### [Problem details]
Working from the listing below, pick each line containing the word "Emilio" and copy it.

### [Records supplied]

::::

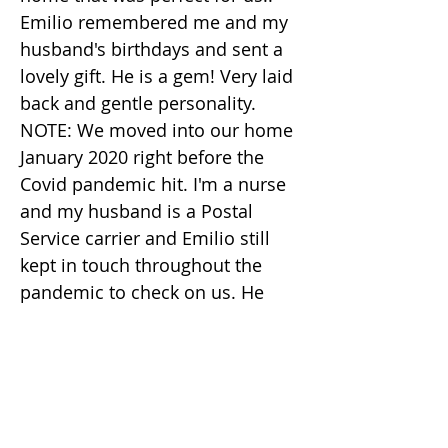
Emilio remembered me and my
husband's birthdays and sent a
lovely gift. He is a gem! Very laid
back and gentle personality.
NOTE: We moved into our home
January 2020 right before the
Covid pandemic hit. I'm a nurse
and my husband is a Postal
Service carrier and Emilio still
kept in touch throughout the
pandemic to check on us. He
even had a friend sew face
masks for me and my husband
to help keep us safe. Emilio
really is an amazing human
being!!! Please reach out to him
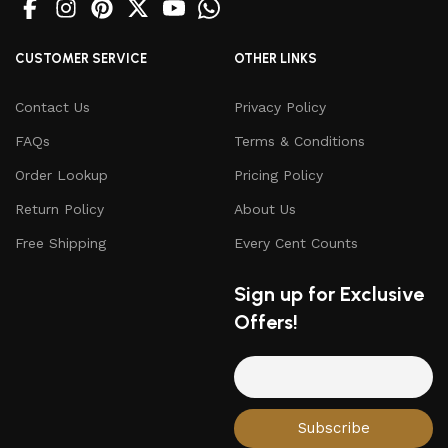
CUSTOMER SERVICE
OTHER LINKS
Contact Us
Privacy Policy
FAQs
Terms & Conditions
Order Lookup
Pricing Policy
Return Policy
About Us
Free Shipping
Every Cent Counts
Sign up for Exclusive
Offers!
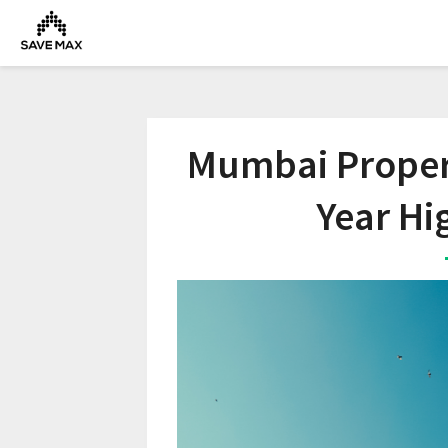
Mumbai Propert
Year Hi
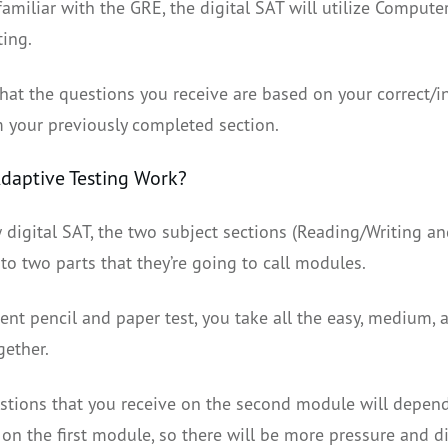
 familiar with the GRE, the digital SAT will utilize Compute
ting.
hat the questions you receive are based on your correct/i
 your previously completed section.
daptive Testing Work?
 digital SAT, the two subject sections (Reading/Writing an
to two parts that they’re going to call modules.
ent pencil and paper test, you take all the easy, medium, 
gether.
stions that you receive on the second module will depen
n the first module, so there will be more pressure and dif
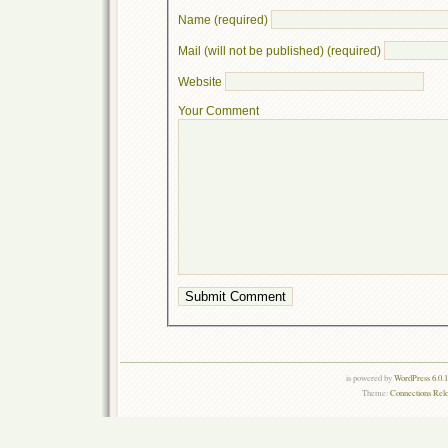
Name (required)
Mail (will not be published) (required)
Website
Your Comment
is powered by
WordPress 6.0.
Theme:
Connections Rel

::::

### [Task result]
Emilio remembered me and my
Service carrier and Emilio still
to help keep us safe. Emilio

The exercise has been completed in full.